With every picture left out, give the data below back exactly.

** Opening Provided material block **

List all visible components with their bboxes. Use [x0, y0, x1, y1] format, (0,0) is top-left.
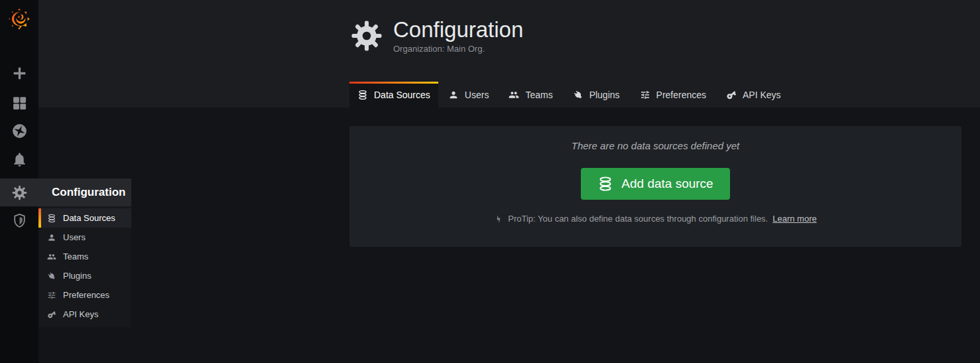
page-subtitle: Organization: Main Org.	[393, 44, 523, 54]
key-icon	[726, 90, 737, 100]
dashboards-grid-icon	[11, 95, 28, 111]
flyout-item-teams[interactable]: Teams	[38, 247, 131, 266]
flyout-item-label: Users	[63, 232, 86, 242]
bolt-icon	[494, 214, 503, 224]
sidebar-item-configuration[interactable]	[0, 179, 38, 206]
add-data-source-button-label: Add data source	[621, 177, 713, 191]
sidebar-item-create[interactable]	[0, 60, 38, 86]
user-icon	[47, 233, 56, 242]
flyout-items: Data Sources Users Teams Plugins Prefere…	[38, 206, 131, 327]
protip-text: ProTip: You can also define data sources…	[508, 214, 768, 224]
add-data-source-button[interactable]: Add data source	[581, 168, 729, 200]
plug-icon	[47, 271, 56, 281]
compass-icon	[11, 123, 28, 139]
gear-icon	[11, 184, 28, 201]
page-title: Configuration	[393, 16, 523, 43]
flyout-item-label: Data Sources	[63, 213, 115, 223]
database-icon	[47, 214, 56, 223]
tab-label: Preferences	[656, 90, 706, 100]
plug-icon	[573, 90, 583, 100]
sidebar-item-dashboards[interactable]	[0, 90, 38, 116]
tab-bar: Data Sources Users Teams Plugins Prefere…	[349, 82, 791, 108]
tab-teams[interactable]: Teams	[499, 82, 562, 108]
key-icon	[47, 310, 56, 319]
tab-users[interactable]: Users	[438, 82, 499, 108]
plus-icon	[11, 65, 28, 82]
flyout-item-api-keys[interactable]: API Keys	[38, 305, 131, 324]
protip-line: ProTip: You can also define data sources…	[494, 214, 816, 224]
flyout-item-label: Teams	[63, 252, 88, 261]
database-icon	[597, 176, 613, 192]
tab-label: Plugins	[589, 90, 620, 100]
tab-plugins[interactable]: Plugins	[563, 82, 630, 108]
grafana-app: Configuration Data Sources Users Teams P…	[0, 0, 980, 363]
sidebar-item-home[interactable]	[0, 3, 38, 33]
flyout-title: Configuration	[38, 179, 131, 206]
tab-label: Data Sources	[374, 90, 430, 100]
tab-preferences[interactable]: Preferences	[630, 82, 716, 108]
flyout-item-data-sources[interactable]: Data Sources	[38, 208, 131, 228]
data-sources-panel: There are no data sources defined yet Ad…	[349, 126, 961, 247]
flyout-item-preferences[interactable]: Preferences	[38, 285, 131, 305]
empty-state-message: There are no data sources defined yet	[572, 140, 740, 151]
users-icon	[47, 252, 56, 261]
tab-data-sources[interactable]: Data Sources	[349, 82, 438, 108]
user-icon	[448, 90, 459, 100]
sidebar	[0, 0, 38, 363]
flyout-item-plugins[interactable]: Plugins	[38, 266, 131, 285]
grafana-logo-icon	[7, 5, 32, 31]
flyout-item-users[interactable]: Users	[38, 228, 131, 247]
gear-icon	[349, 19, 384, 53]
flyout-item-label: Plugins	[63, 271, 92, 281]
users-icon	[509, 90, 519, 100]
tab-label: Users	[465, 90, 489, 100]
tab-label: Teams	[525, 90, 552, 100]
sidebar-item-server-admin[interactable]	[0, 207, 38, 234]
flyout-item-label: Preferences	[63, 290, 109, 300]
learn-more-link[interactable]: Learn more	[772, 214, 816, 224]
sidebar-item-alerting[interactable]	[0, 146, 38, 173]
bell-icon	[11, 151, 28, 168]
tab-api-keys[interactable]: API Keys	[716, 82, 791, 108]
sliders-icon	[640, 90, 650, 100]
sliders-icon	[47, 291, 56, 300]
tab-label: API Keys	[743, 90, 781, 100]
sidebar-item-explore[interactable]	[0, 117, 38, 144]
shield-icon	[11, 212, 28, 229]
configuration-flyout-menu: Configuration Data Sources Users Teams P…	[38, 179, 131, 327]
page-header: Configuration Organization: Main Org.	[349, 16, 523, 54]
database-icon	[357, 90, 368, 100]
flyout-item-label: API Keys	[63, 309, 98, 319]
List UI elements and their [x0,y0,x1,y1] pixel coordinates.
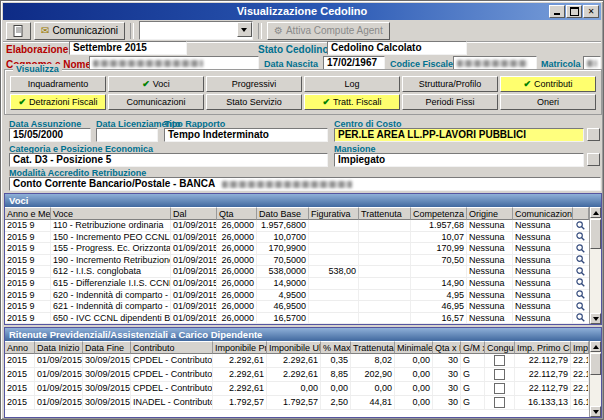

** Closing Provided material block **

Solution:
List all visible components with their bboxes. Use [x0, y0, x1, y1] format, (0,0) is top-left.
page-subtitle: Organization: Main Org.	[393, 44, 523, 54]
key-icon	[726, 90, 737, 100]
dashboards-grid-icon	[11, 95, 28, 111]
flyout-item-teams[interactable]: Teams	[38, 247, 131, 266]
flyout-item-label: Users	[63, 232, 86, 242]
bolt-icon	[494, 214, 503, 224]
sidebar-item-configuration[interactable]	[0, 179, 38, 206]
add-data-source-button-label: Add data source	[621, 177, 713, 191]
sidebar-item-create[interactable]	[0, 60, 38, 86]
user-icon	[47, 233, 56, 242]
flyout-items: Data Sources Users Teams Plugins Prefere…	[38, 206, 131, 327]
protip-text: ProTip: You can also define data sources…	[508, 214, 768, 224]
add-data-source-button[interactable]: Add data source	[581, 168, 729, 200]
plug-icon	[47, 271, 56, 281]
compass-icon	[11, 123, 28, 139]
gear-icon	[11, 184, 28, 201]
page-title: Configuration	[393, 16, 523, 43]
flyout-item-label: Data Sources	[63, 213, 115, 223]
database-icon	[47, 214, 56, 223]
tab-label: Preferences	[656, 90, 706, 100]
plug-icon	[573, 90, 583, 100]
sidebar-item-dashboards[interactable]	[0, 90, 38, 116]
tab-bar: Data Sources Users Teams Plugins Prefere…	[349, 82, 791, 108]
tab-teams[interactable]: Teams	[499, 82, 562, 108]
key-icon	[47, 310, 56, 319]
tab-users[interactable]: Users	[438, 82, 499, 108]
plus-icon	[11, 65, 28, 82]
flyout-item-api-keys[interactable]: API Keys	[38, 305, 131, 324]
protip-line: ProTip: You can also define data sources…	[494, 214, 816, 224]
flyout-item-label: Teams	[63, 252, 88, 261]
database-icon	[597, 176, 613, 192]
tab-label: Plugins	[589, 90, 620, 100]
tab-plugins[interactable]: Plugins	[563, 82, 630, 108]
grafana-app: Configuration Data Sources Users Teams P…	[0, 0, 980, 363]
sidebar-item-home[interactable]	[0, 3, 38, 33]
flyout-title: Configuration	[38, 179, 131, 206]
tab-label: Data Sources	[374, 90, 430, 100]
tab-preferences[interactable]: Preferences	[630, 82, 716, 108]
flyout-item-data-sources[interactable]: Data Sources	[38, 208, 131, 228]
data-sources-panel: There are no data sources defined yet Ad…	[349, 126, 961, 247]
flyout-item-preferences[interactable]: Preferences	[38, 285, 131, 305]
empty-state-message: There are no data sources defined yet	[572, 140, 740, 151]
users-icon	[47, 252, 56, 261]
tab-data-sources[interactable]: Data Sources	[349, 82, 438, 108]
user-icon	[448, 90, 459, 100]
sidebar	[0, 0, 38, 363]
flyout-item-plugins[interactable]: Plugins	[38, 266, 131, 285]
grafana-logo-icon	[7, 5, 32, 31]
flyout-item-users[interactable]: Users	[38, 228, 131, 247]
gear-icon	[349, 19, 384, 53]
flyout-item-label: Plugins	[63, 271, 92, 281]
users-icon	[509, 90, 519, 100]
tab-label: Users	[465, 90, 489, 100]
tab-label: Teams	[525, 90, 552, 100]
sidebar-item-server-admin[interactable]	[0, 207, 38, 234]
flyout-item-label: Preferences	[63, 290, 109, 300]
learn-more-link[interactable]: Learn more	[772, 214, 816, 224]
sidebar-item-alerting[interactable]	[0, 146, 38, 173]
bell-icon	[11, 151, 28, 168]
tab-api-keys[interactable]: API Keys	[716, 82, 791, 108]
sliders-icon	[640, 90, 650, 100]
sliders-icon	[47, 291, 56, 300]
tab-label: API Keys	[743, 90, 781, 100]
sidebar-item-explore[interactable]	[0, 117, 38, 144]
shield-icon	[11, 212, 28, 229]
configuration-flyout-menu: Configuration Data Sources Users Teams P…	[38, 179, 131, 327]
page-header: Configuration Organization: Main Org.	[349, 16, 523, 54]
database-icon	[357, 90, 368, 100]
flyout-item-label: API Keys	[63, 309, 98, 319]
List UI elements and their [x0,y0,x1,y1] pixel coordinates.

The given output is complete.